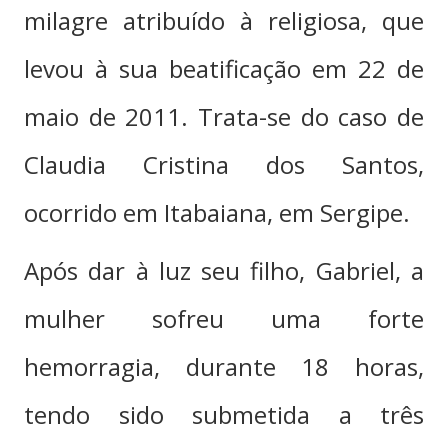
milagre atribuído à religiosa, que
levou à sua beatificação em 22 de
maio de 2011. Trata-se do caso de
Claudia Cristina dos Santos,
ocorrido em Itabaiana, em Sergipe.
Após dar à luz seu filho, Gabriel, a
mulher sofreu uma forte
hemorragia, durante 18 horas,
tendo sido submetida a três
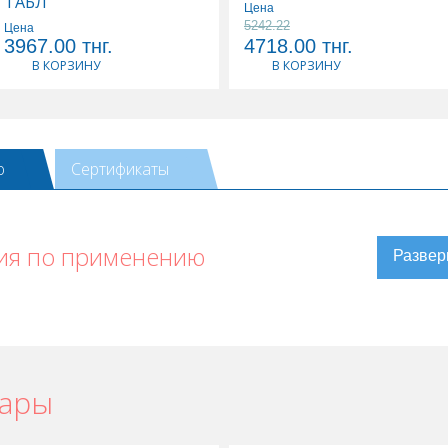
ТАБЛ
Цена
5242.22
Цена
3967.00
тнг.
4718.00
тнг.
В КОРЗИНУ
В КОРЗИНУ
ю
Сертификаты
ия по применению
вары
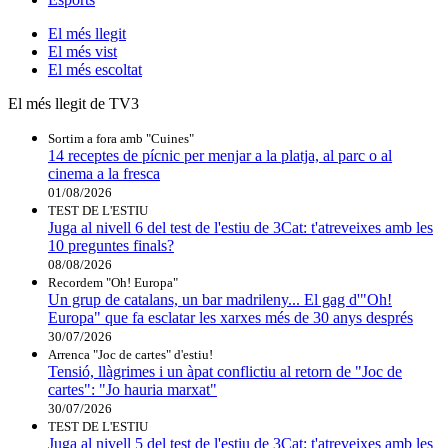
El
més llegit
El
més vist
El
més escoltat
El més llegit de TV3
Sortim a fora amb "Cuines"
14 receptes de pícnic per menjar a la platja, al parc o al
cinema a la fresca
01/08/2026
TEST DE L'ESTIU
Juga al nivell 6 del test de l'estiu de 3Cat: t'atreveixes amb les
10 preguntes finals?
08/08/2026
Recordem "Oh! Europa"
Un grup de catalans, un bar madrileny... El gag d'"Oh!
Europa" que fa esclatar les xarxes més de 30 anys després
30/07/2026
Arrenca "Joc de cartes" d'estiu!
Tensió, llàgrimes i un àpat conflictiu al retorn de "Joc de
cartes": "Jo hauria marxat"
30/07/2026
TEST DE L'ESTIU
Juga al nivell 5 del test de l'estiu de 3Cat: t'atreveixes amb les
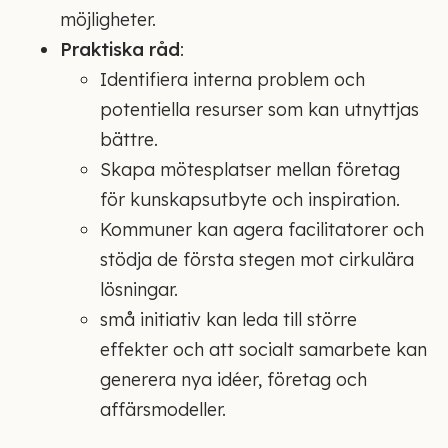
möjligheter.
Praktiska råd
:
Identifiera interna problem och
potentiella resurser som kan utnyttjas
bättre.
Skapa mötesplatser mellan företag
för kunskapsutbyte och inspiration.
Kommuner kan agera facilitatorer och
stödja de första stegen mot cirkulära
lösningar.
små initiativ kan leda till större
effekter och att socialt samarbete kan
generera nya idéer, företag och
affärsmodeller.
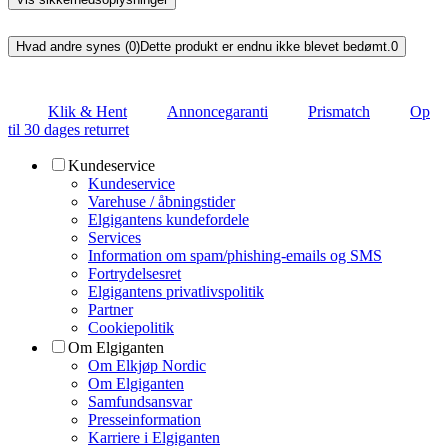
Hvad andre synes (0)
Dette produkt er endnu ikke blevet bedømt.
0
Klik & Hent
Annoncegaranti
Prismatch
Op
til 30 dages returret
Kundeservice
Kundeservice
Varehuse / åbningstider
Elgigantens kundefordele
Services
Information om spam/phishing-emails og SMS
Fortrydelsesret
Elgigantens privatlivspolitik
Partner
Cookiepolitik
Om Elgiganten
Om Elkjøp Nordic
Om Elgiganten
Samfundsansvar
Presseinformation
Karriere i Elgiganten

########

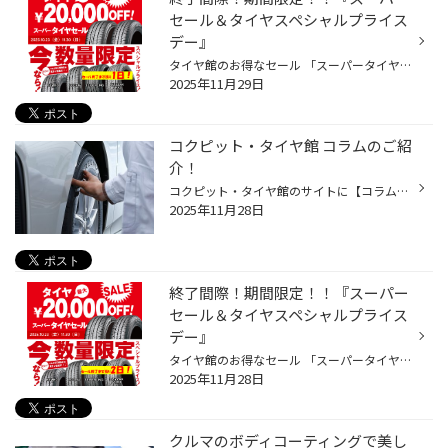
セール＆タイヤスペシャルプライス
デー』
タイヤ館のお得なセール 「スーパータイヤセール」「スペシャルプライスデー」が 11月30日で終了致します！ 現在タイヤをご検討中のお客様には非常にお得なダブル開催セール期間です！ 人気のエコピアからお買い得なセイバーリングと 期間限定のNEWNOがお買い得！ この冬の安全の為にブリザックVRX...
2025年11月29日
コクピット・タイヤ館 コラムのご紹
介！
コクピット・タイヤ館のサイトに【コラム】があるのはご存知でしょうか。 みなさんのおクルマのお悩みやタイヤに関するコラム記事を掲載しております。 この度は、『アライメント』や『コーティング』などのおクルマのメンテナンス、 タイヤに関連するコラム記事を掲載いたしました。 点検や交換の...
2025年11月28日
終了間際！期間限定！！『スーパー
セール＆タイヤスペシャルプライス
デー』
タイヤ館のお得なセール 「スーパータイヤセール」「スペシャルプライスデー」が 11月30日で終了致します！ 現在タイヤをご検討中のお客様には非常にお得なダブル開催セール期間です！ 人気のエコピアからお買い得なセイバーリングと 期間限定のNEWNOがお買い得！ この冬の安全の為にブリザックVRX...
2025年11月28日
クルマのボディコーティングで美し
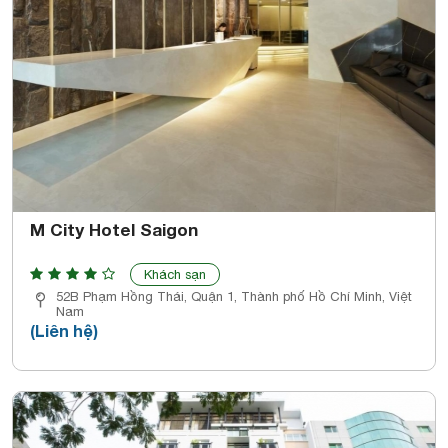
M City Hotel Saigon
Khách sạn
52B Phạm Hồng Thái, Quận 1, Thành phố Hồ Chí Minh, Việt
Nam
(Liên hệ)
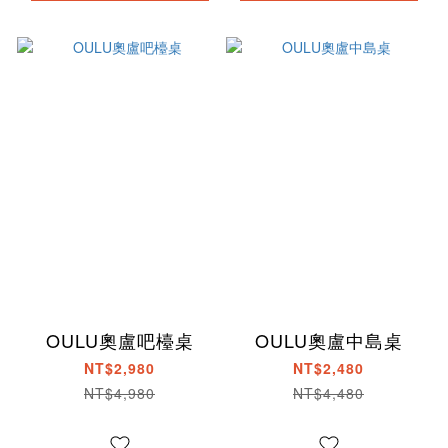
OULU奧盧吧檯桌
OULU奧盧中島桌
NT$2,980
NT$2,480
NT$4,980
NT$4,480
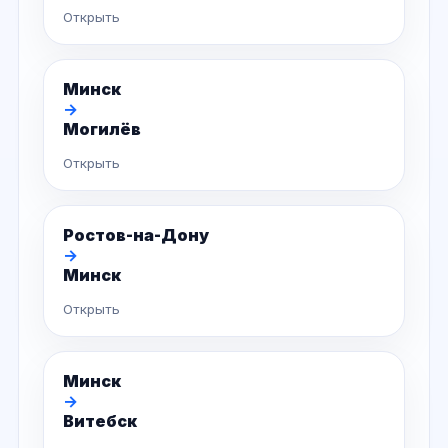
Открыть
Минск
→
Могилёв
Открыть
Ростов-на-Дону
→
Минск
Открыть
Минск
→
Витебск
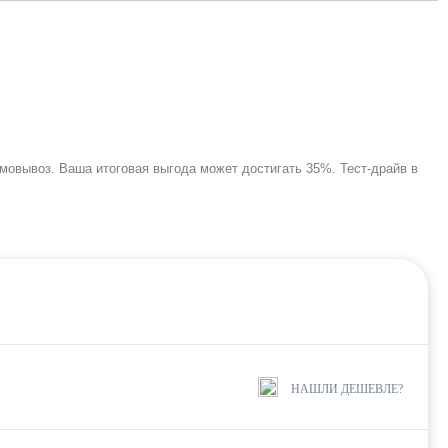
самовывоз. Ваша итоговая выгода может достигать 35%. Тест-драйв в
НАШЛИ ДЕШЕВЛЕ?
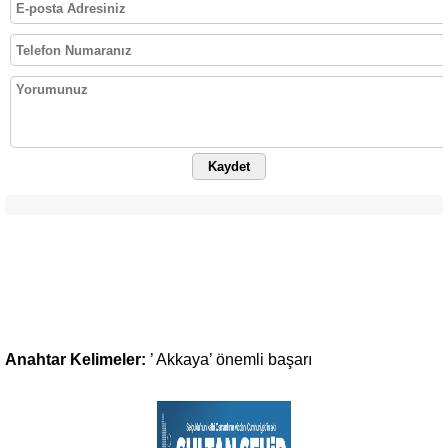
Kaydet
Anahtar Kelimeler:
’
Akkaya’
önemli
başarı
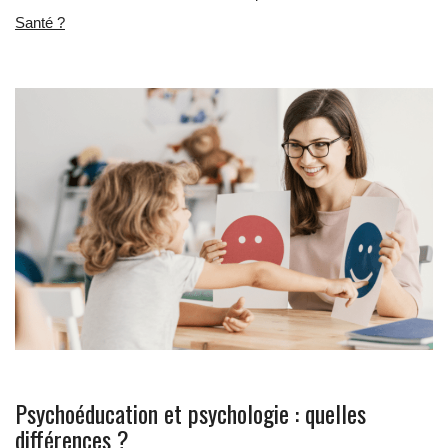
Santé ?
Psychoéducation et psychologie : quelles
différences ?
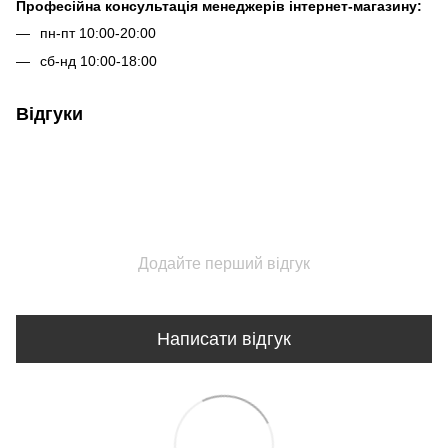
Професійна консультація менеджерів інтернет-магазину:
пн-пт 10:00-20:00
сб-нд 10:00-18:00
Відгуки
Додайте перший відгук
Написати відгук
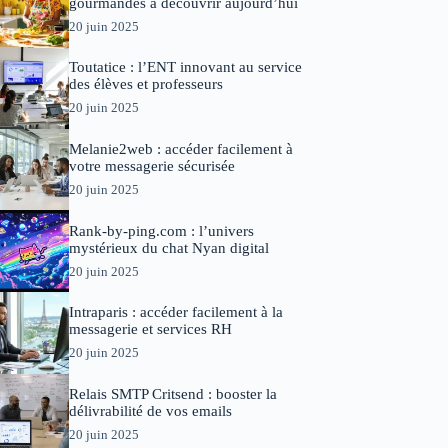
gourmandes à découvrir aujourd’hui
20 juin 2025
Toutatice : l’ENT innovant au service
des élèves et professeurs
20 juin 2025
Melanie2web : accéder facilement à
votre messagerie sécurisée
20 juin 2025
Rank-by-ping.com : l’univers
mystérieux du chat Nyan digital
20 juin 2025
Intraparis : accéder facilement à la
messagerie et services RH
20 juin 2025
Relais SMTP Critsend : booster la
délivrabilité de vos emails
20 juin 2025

########

» **Task details**: Copy whichever lines of the records above contain the word "Europa".

» **Reply to the task**:
Recordem "Oh! Europa"
Europa" que fa esclatar les xarxes més de 30 anys després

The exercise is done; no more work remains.